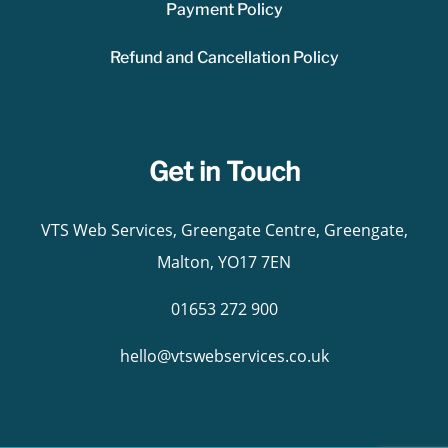
Payment Policy
Refund and Cancellation Policy
Get in Touch
VTS Web Services, Greengate Centre, Greengate,
Malton, YO17 7EN
01653 272 900
hello@vtswebservices.co.uk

- **HOW TO COMPLETE THIS TASK**: Filter the records for lines containing the word "Policy" and copy each one.

- **REPLY**:
Payment Policy
Refund and Cancellation Policy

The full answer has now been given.